EKS reference shape¶
For a customer deploying in AWS / EKS, the normal shape is:
In EKS¶
agent-bom-apiagent-bom-ui- scan and discovery workers / CronJobs
agent-bom-gateway- selected proxy sidecars on chosen workloads
Outside or adjacent¶
- Postgres / RDS
- optional ClickHouse
- optional S3 archive / evidence / backup
- ingress, IdP, secrets, IRSA
Data flow¶
- scan jobs discover repos, images, IaC, skills, MCP configs, and cloud surfaces
- fleet sync pushes endpoint inventory into the control plane
- gateway contributes shared remote MCP discovery and upstream registration
- proxy contributes runtime-observed MCP evidence where deployed
- the UI presents one correlated inventory and policy view with provenance labels
Storage tiers¶
The storage model should stay explicit:
| Tier | Role |
|---|---|
| Postgres | control-plane truth for transactional state |
| ClickHouse | event-scale analytics and runtime history |
| S3 | evidence archive, backups, export bundles |
| Snowflake | warehouse-native governance and security-lake workflows where shipped parity exists |
| Databricks | future lakehouse target when code-backed support is shipped |
The rule is:
- the control-plane truth should not depend on every analytics backend
- analytics and lake backends should be interoperable sinks or optional deeper stores
- the product semantics should stay the same even when customers choose different storage tiers
Retention model by data class¶
Retention should be explicit by data class, not "whatever the backend keeps."

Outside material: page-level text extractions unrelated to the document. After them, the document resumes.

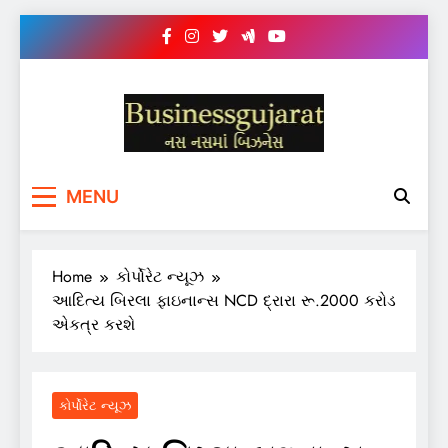
Skip
to
content
BUSINESS GUJARAT
નસ-નસ માં બિઝનેસ
MENU
Home
કોર્પોરેટ ન્યૂઝ
આદિત્ય બિરલા ફાઇનાન્સ NCD દ્રારા રૂ.2000 કરોડ
એકત્ર કરશે
કોર્પોરેટ ન્યૂઝ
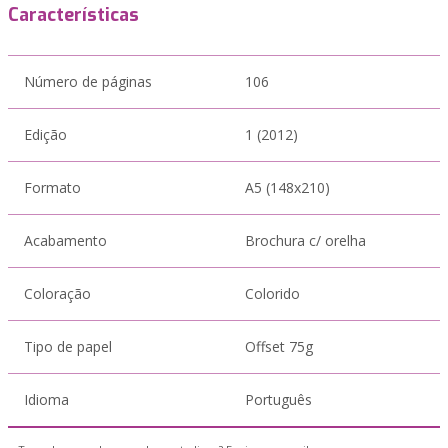
Características
Número de páginas
106
Edição
1 (2012)
Formato
A5 (148x210)
Acabamento
Brochura c/ orelha
Coloração
Colorido
Tipo de papel
Offset 75g
Idioma
Português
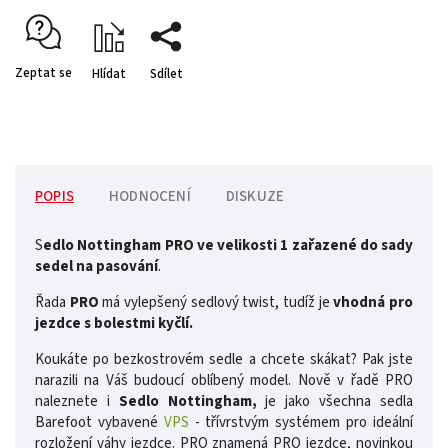
Zeptat se
Hlídat
Sdílet
POPIS
HODNOCENÍ
DISKUZE
S
edlo Nottingham PRO ve velikosti 1 zařazené do sady
sedel na pasování
.
Řada
PRO
má vylepšený sedlový twist, tudíž je
vhodná pro
jezdce s bolestmi kyčlí.
Koukáte po bezkostrovém sedle a chcete skákat? Pak jste
narazili na Váš budoucí oblíbený model. Nově v řadě PRO
naleznete i
Sedlo Nottingham,
je jako všechna sedla
Barefoot vybavené
VPS
- třívrstvým systémem pro ideální
rozložení váhy jezdce. PRO znamená PRO jezdce, novinkou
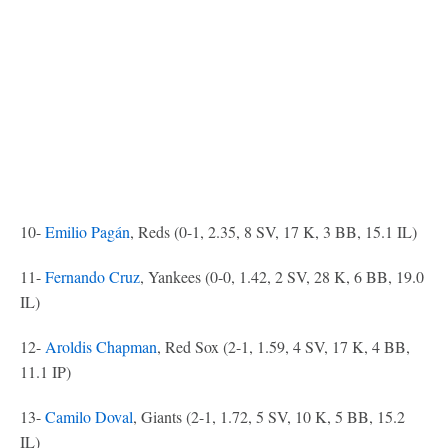
10-
Emilio Pagán
, Reds (0-1, 2.35, 8 SV, 17 K, 3 BB, 15.1 IL)
11-
Fernando Cruz
, Yankees (0-0, 1.42, 2 SV, 28 K, 6 BB, 19.0
IL)
12-
Aroldis Chapman
, Red Sox (2-1, 1.59, 4 SV, 17 K, 4 BB,
11.1 IP)
13-
Camilo Doval
, Giants (2-1, 1.72, 5 SV, 10 K, 5 BB, 15.2
IL)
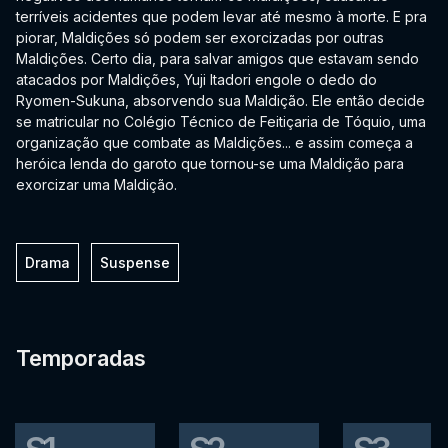
terríveis acidentes que podem levar até mesmo à morte. E pra
piorar, Maldições só podem ser exorcizadas por outras
Maldições. Certo dia, para salvar amigos que estavam sendo
atacados por Maldições, Yuji Itadori engole o dedo do
Ryomen-Sukuna, absorvendo sua Maldição. Ele então decide
se matricular no Colégio Técnico de Feitiçaria de Tóquio, uma
organização que combate as Maldições... e assim começa a
heróica lenda do garoto que tornou-se uma Maldição para
exorcizar uma Maldição.
Drama
Suspense
Temporadas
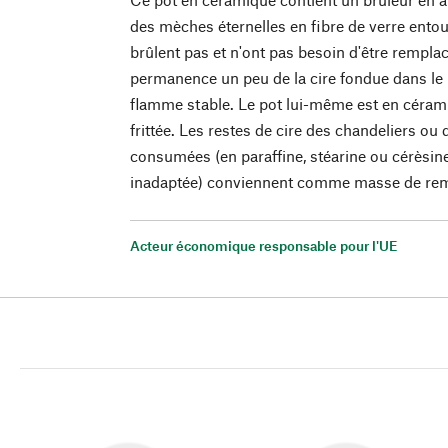
des mèches éternelles en fibre de verre entou
brûlent pas et n'ont pas besoin d'être remplac
permanence un peu de la cire fondue dans le 
flamme stable. Le pot lui-même est en céram
frittée. Les restes de cire des chandeliers ou
consumées (en paraffine, stéarine ou cérèsine -
inadaptée) conviennent comme masse de rem
Acteur économique responsable pour l'UE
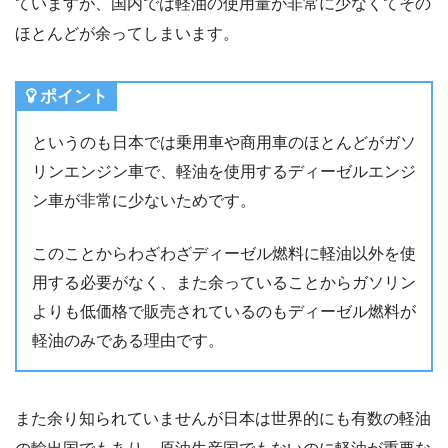
ていますが、国内では軽油の使用量が非常に少なくてその
ほとんどが余ってしまいます。
ポイント
というのも日本では乗用車や商用車のほとんどがガソ
リンエンジン車で、軽油を使用するディーゼルエンジ
ン車が非常に少ないためです。
このことからわざわざディーゼル燃料に軽油以外を使
用する必要がなく、また余っていることからガソリン
よりも低価格で販売されているのもディーゼル燃料が
軽油のみである理由です。
また余り知られていませんが日本は世界的にも有数の軽油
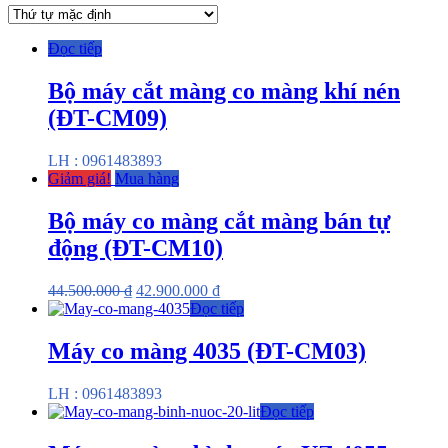
Đọc tiếp
Bộ máy cắt màng co màng khí nén
(ĐT-CM09)
LH : 0961483893
Giảm giá!
Mua hàng
Bộ máy co màng cắt màng bán tự
động (ĐT-CM10)
44.500.000
₫
42.900.000
₫
Đọc tiếp
Máy co màng 4035 (ĐT-CM03)
LH : 0961483893
Đọc tiếp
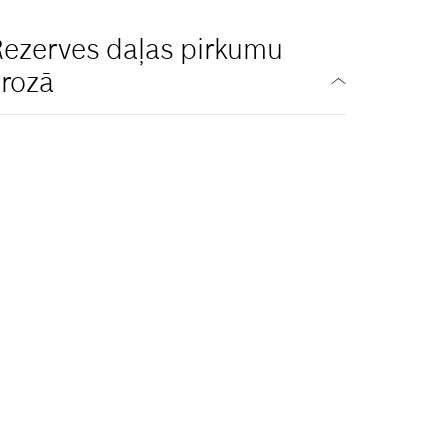
ezerves daļas pirkumu
rozā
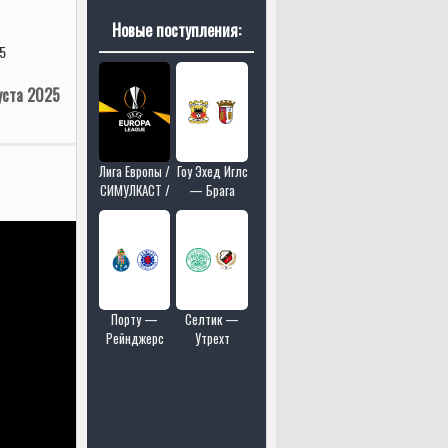
Новые поступления:
5
уста 2025
Лига Европы /
Гоу Эхед Иглс
СИМУЛКАСТ /
— Брага
МУЛЬТИКАСТ
/ 18 матчей в
одном эфире
Порту —
Селтик —
Рейнджерс
Утрехт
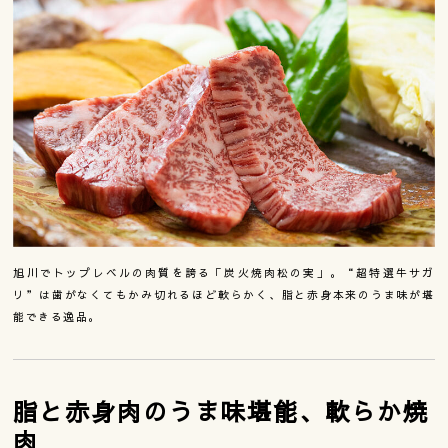
旭川でトップレベルの肉質を誇る「炭火焼肉松の実」。“超特選牛サガ
リ”は歯がなくてもかみ切れるほど軟らかく、脂と赤身本来のうま味が堪
能できる逸品。
脂と赤身肉のうま味堪能、軟らか焼
肉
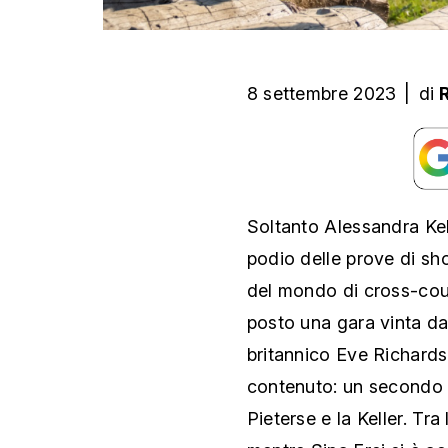
8 settembre 2023
|
di
Soltanto Alessandra Kelle
podio delle prove di sho
del mondo di cross-coun
posto una gara vinta da
britannico Eve Richards.
contenuto: un secondo t
Pieterse e la Keller. Tra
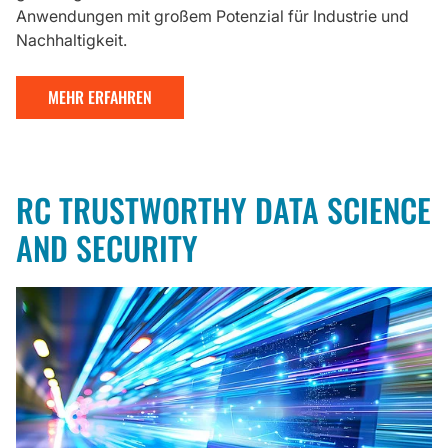
Anwendungen mit großem Potenzial für Industrie und
Nachhaltigkeit.
MEHR ERFAHREN
RC TRUSTWORTHY DATA SCIENCE
AND SECURITY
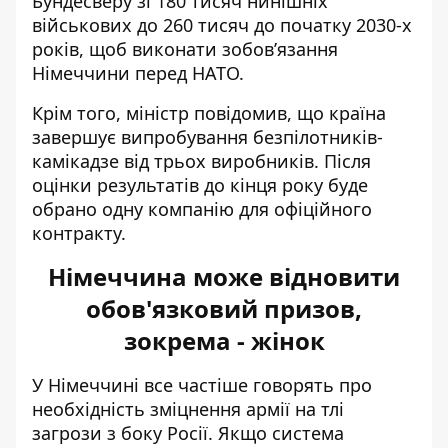
Бундесверу зі 180 тисяч нинішніх
військових до 260 тисяч до початку 2030-х
років, щоб виконати зобов’язання
Німеччини перед НАТО.
Крім того, міністр повідомив, що країна
завершує випробування безпілотників-
камікадзе від трьох виробників. Після
оцінки результатів до кінця року буде
обрано одну компанію для офіційного
контракту.
Німеччина може відновити
обов'язковий призов,
зокрема - жінок
У Німеччині все частіше говорять про
необхідність зміцнення армії на тлі
загрози з боку Росії. Якщо система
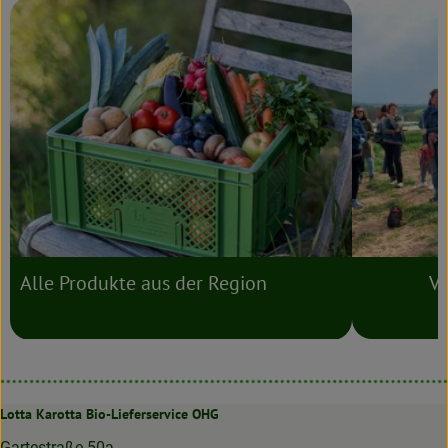
Alle Produkte aus der Region
Ve
Lotta Karotta Bio-Lieferservice OHG
Gartestraße 50a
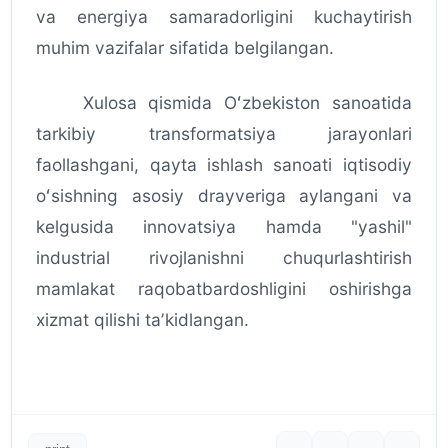
va energiya samaradorligini kuchaytirish
muhim vazifalar sifatida belgilangan.
Xulosa qismida Oʻzbekiston sanoatida
tarkibiy transformatsiya jarayonlari
faollashgani, qayta ishlash sanoati iqtisodiy
oʻsishning asosiy drayveriga aylangani va
kelgusida innovatsiya hamda "yashil"
industrial rivojlanishni chuqurlashtirish
mamlakat raqobatbardoshligini oshirishga
xizmat qilishi taʼkidlangan.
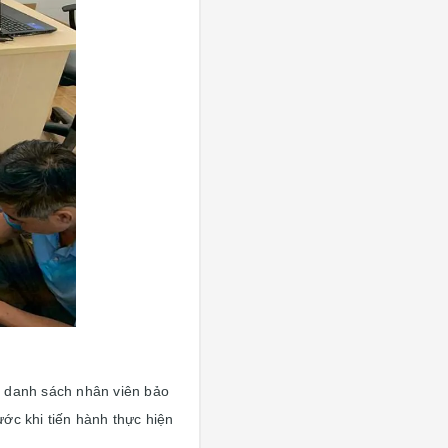
ì, danh sách nhân viên bảo
ớc khi tiến hành thực hiện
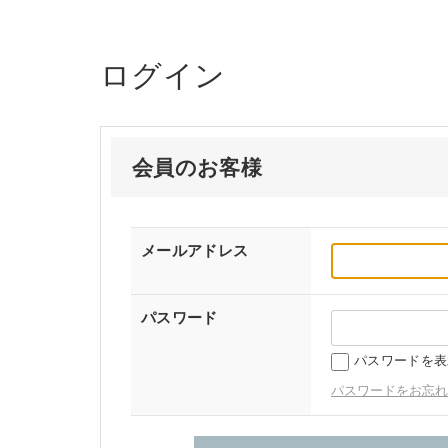
ログイン
会員のお客様
メールアドレス
パスワード
パスワードを表
パスワードをお忘れ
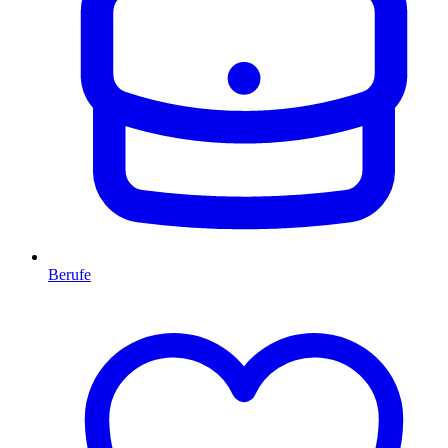
Berufe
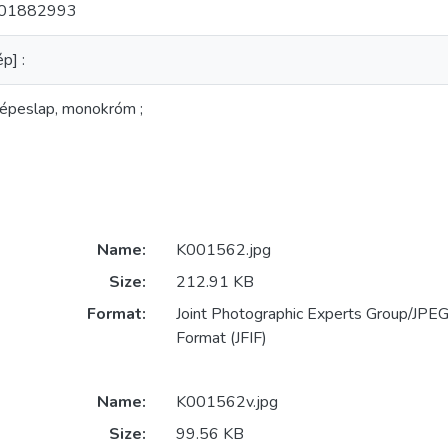
Z01882993
p] :
képeslap, monokróm ;
Name:
K001562.jpg
Size:
212.91 KB
Format:
Joint Photographic Experts Group/JPEG 
Format (JFIF)
Name:
K001562v.jpg
Size:
99.56 KB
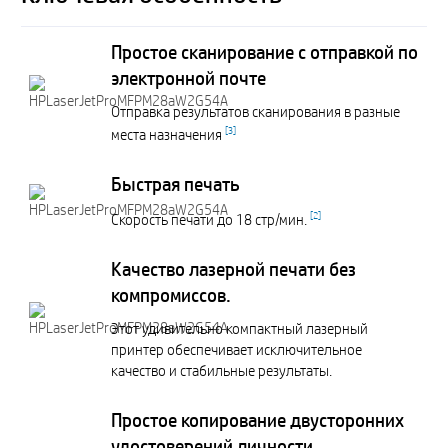
Простое сканирование с отправкой по
электронной почте
Отправка результатов сканирования в разные
[
3
]
места назначения
Быстрая печать
[
2
]
Скорость печати до 18 стр/мин.
Качество лазерной печати без
компромиссов.
Этот удивительно компактный лазерный
принтер обеспечивает исключительное
качество и стабильные результаты.
Простое копирование двусторонних
удостоверений личности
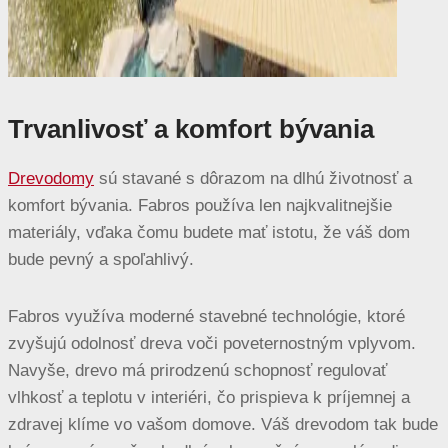
Trvanlivosť a komfort bývania
Drevodomy
sú stavané s dôrazom na dlhú životnosť a
komfort bývania. Fabros používa len najkvalitnejšie
materiály, vďaka čomu budete mať istotu, že váš dom
bude pevný a spoľahlivý.
Fabros využíva moderné stavebné technológie, ktoré
zvyšujú odolnosť dreva voči poveternostným vplyvom.
Navyše, drevo má prirodzenú schopnosť regulovať
vlhkosť a teplotu v interiéri, čo prispieva k príjemnej a
zdravej klíme vo vašom domove. Váš drevodom tak bude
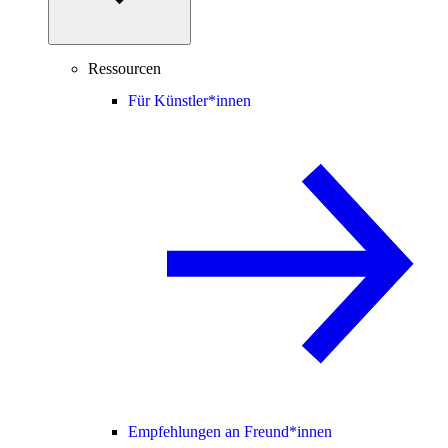
Ressourcen
Für Künstler*innen
Empfehlungen an Freund*innen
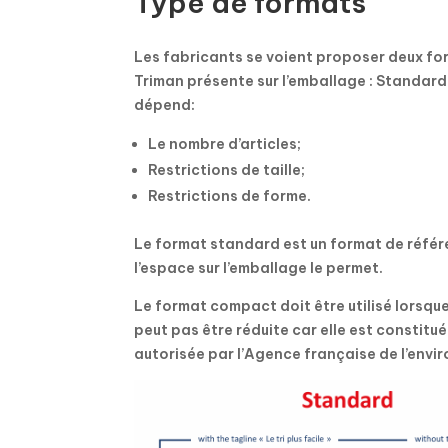
Type de formats
Les fabricants se voient proposer deux for
Triman présente sur l’emballage : Standard
dépend:
Le nombre d’articles;
Restrictions de taille;
Restrictions de forme.
Le format standard est un format de référen
l’espace sur l’emballage le permet.
Le format compact doit être utilisé lorsque 
peut pas être réduite car elle est constitué
autorisée par l’Agence française de l’envi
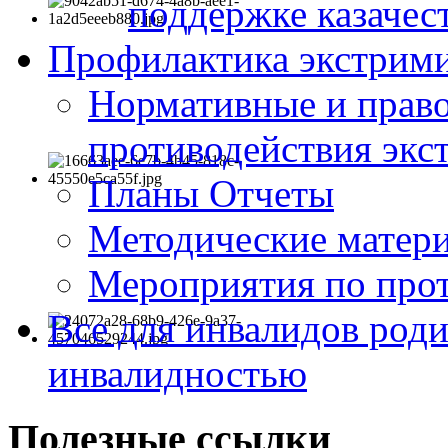
поддержке казачес
Профилактика экстрими
Нормативные и право
противодействия экс
Планы Отчеты
Методические матер
Мероприятия по про
Все для инвалидов роди
инвалидностью
Полезные ссылки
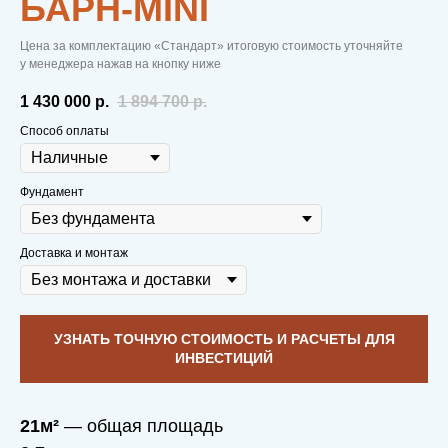
БАРН-MINI
Цена за комплектацию «Стандарт» итоговую стоимость уточняйте
у менеджера нажав на кнопку ниже
1 430 000
р.
1 894 700
р.
Способ оплаты
Фундамент
Доставка и монтаж
УЗНАТЬ ТОЧНУЮ СТОИМОСТЬ И РАСЧЕТЫ ДЛЯ
ИНВЕСТИЦИЙ
21м²
— общая площадь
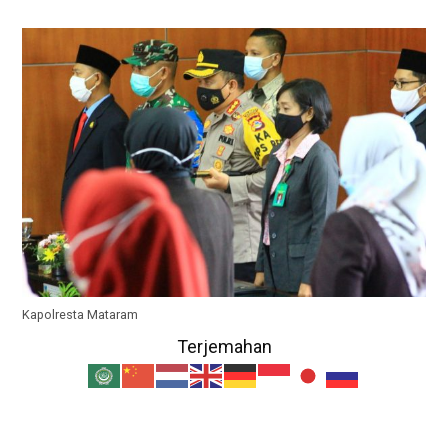
Kapolresta Mataram
Terjemahan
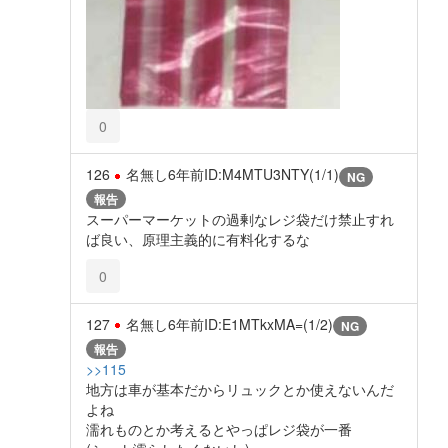
0
126
名無し
6年前
ID:M4MTU3NTY(1/1)
NG
報告
スーパーマーケットの過剰なレジ袋だけ禁止すれ
ば良い、原理主義的に有料化するな
0
127
名無し
6年前
ID:E1MTkxMA=(1/2)
NG
報告
>>115
地方は車が基本だからリュックとか使えないんだ
よね
濡れものとか考えるとやっぱレジ袋が一番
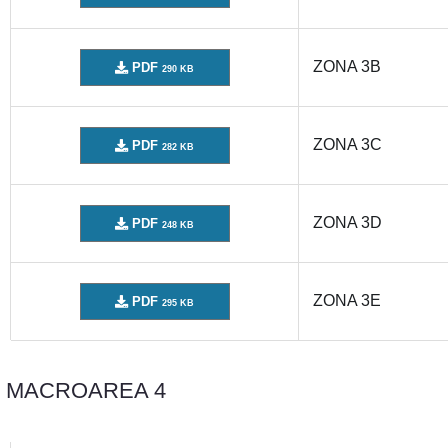
ZONA 3B
PDF
290 KB
ZONA 3C
PDF
282 KB
ZONA 3D
PDF
248 KB
ZONA 3E
PDF
295 KB
MACROAREA 4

| Data class | Typical intent |
|---|---|
| Control-plane state | findings, graph, fleet, policy, auth, exceptions, schedules; persisted until pruned by operator policy |
| Runtime evidence | proxy/gateway audit, traces, OCSF events; medium retention in control plane, longer retention in analytics or SIEM if enabled |
| Compliance evidence | signed exports, audit bundles, backup artifacts; durable retention and archive path |
| Ephemeral runtime state | caches, replay windows, job buffers, local spillover; bounded and short-lived |
This should be visible in:
- docs
- config
- operator UI
- archive/offload guidance
Implementation checklist¶
Use this checklist to keep the platform aligned:
- [ ] canonical provenance fields exist in MCP inventory models
- [ ] API returns provenance and correlation metadata, not just summary counts
- [ ] CLI surfaces the same deployment and provenance model
- [ ] UI shows provenance pills and source rollups in Agents, Fleet, Registry, and Graph
- [ ] repo + fleet + gateway + runtime are correlated into one MCP object
- [ ] docs define retention by data class
- [ ] storage guidance is explicit for Postgres, ClickHouse, S3, Snowflake, and future lake targets
- [ ] README and deployment docs describe inventory and runtime as one coherent platform
- [ ] EKS reference architecture reflects the actual control-plane, scan, fleet, gateway, and proxy deployment shape
Managed future¶
If agent-bom becomes hosted or managed later, the hosted product should keep
the same core guarantees:
- same canonical data model
- same policy and audit semantics
- same exportability and retention clarity
- same operator understanding of what is discovered, observed, enforced, and stored
Managed convenience should be an operational layer on top of the same platform, not a different product.